Science City Day - Exploring the WAVE Network
On Saturday, June 1, 2024, from 11:00 AM to 7:00 PM, the WAVE team participated in Science City Day at the DESY campus. Visitors explored the fascinating world of our fiber-optic seismic network, discovering where the fiber was buried and learning how it works. Attendees had the chance to generate their own seismic waves and find out what happens when you jump around on a bouncy castle. It was a day filled with hands-on fun and learning!
The Idea
We wanted to create an engaging experience where visitors of all ages could interact with our distributed acoustic sensing (DAS) technology and learn how to read waterfall diagrams. Our goal was to make scientific measurements accessible and fun through interactive games. We asked ourselves what we could offer that would be both appealing and effective. Since no one had tried something like this before, it was an exciting challenge.
The Plan
We decided to unroll about 400 m of fiber that we already had on a spool and lay it out on a parking area, covered with rubber mats. This setup protected the fiber from being tripped over or damaged while allowing us to create a game: “Find the Fiber” beneath the WAVE-Field. The fiber was then laid from the parking lot into one of the adjacent buildings, routed over roofs and through bushes, and connected to the measuring device, the DAS interrogator.
In the photo, you can see a spool with the remaining 1,600 meters of fiber next to Katharina, who is working to get the software and live stream running with minimal latency.
After the rubber mats were delivered at the last minute on Friday afternoon, we had to figure out the best way to set everything up in the pouring rain.
WAVE-Field
The WAVE-Field was a rectangular chessboard pattern made from rubber mats with fiber laid beneath in a specific pattern. Visitors had to locate the fiber by jumping or walking on the mats while monitoring a screen. Since we could only stream a waterfall diagram at that time, identifying the fiber path proved challenging but not impossible. This taught visitors how to interpret a waterfall diagram.
Running Track
We also set up a long row of rubber mats with fibers coiled underneath, creating a running track. The coils produced diagonal lines in the waterfall diagram, which plotted time on one axis and fiber length on the other. Although the coiling affected the accuracy of speed calculations, children enjoyed racing along the track, trying to create steep diagonal lines. The waterfall diagram clearly showed the direction and interaction of runners as they crossed paths or overtook each other.
Roof Microphone
An unexpected discovery occurred when we set up the WAVE-Field and running track. We detected a strong signal in a section of the fiber leading to the WAVE-Field. The fiber had been routed through bushes and over doors and roofs to avoid tripping hazards.

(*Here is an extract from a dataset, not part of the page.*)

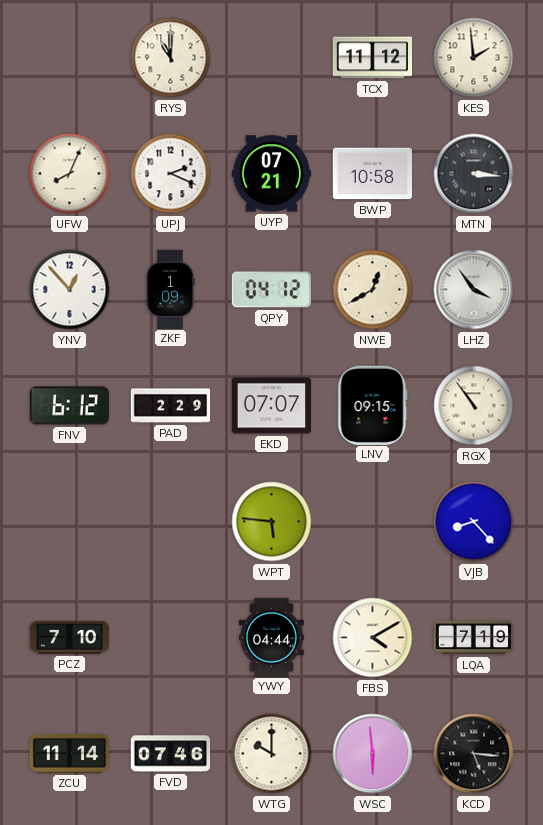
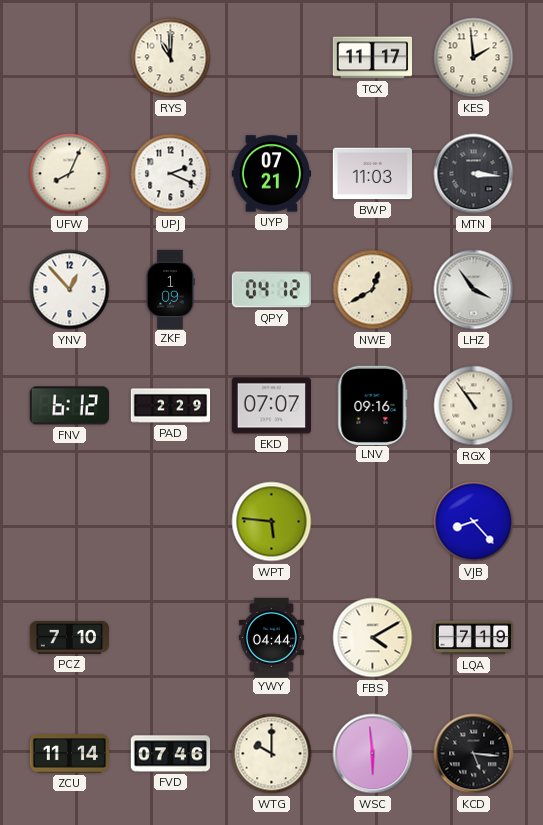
TCX: 11:12 -> 11:17
BWP: 10:58 -> 11:03
LNV: 09:15 -> 09:16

Our doctoral students traced the strong, unknown signal to a section of fiber over a door on a small roof.
They concluded that the signal was caused by acoustic vibrations and air pressure changes. When an airplane flew overhead, the fiber on the roof lit up dramatically on the live stream. This surprise finding enriched our scientific data, as we had been searching for aircraft signals in our WAVE network but hadn’t found any due to the mostly underground fiber routes. Thanks to Science City Day, we identified a fiber section where airplane signals could be “heard.”
Hit the Luke (Hau den Lukas)
We introduced another engaging activity involving a rubber hammer used to strike the ground anywhere on the campus. Remarkably, this action generated a clear signal across the entire fiber network, visible in the live stream as a vertical line—indicating a strong excitation at a precise moment in all fiber sections. Attendees were amazed by how far they could distance themselves with the hammer and still excite the earth, showcasing the sensitivity of the fiber and the DAS system.
Conclusion
Despite the bustling campus atmosphere with about 50,000 visitors that day, and initial uncertainties about the potential noise interference during setup, this event, like all others, functioned smoothly and exceeded our expectations.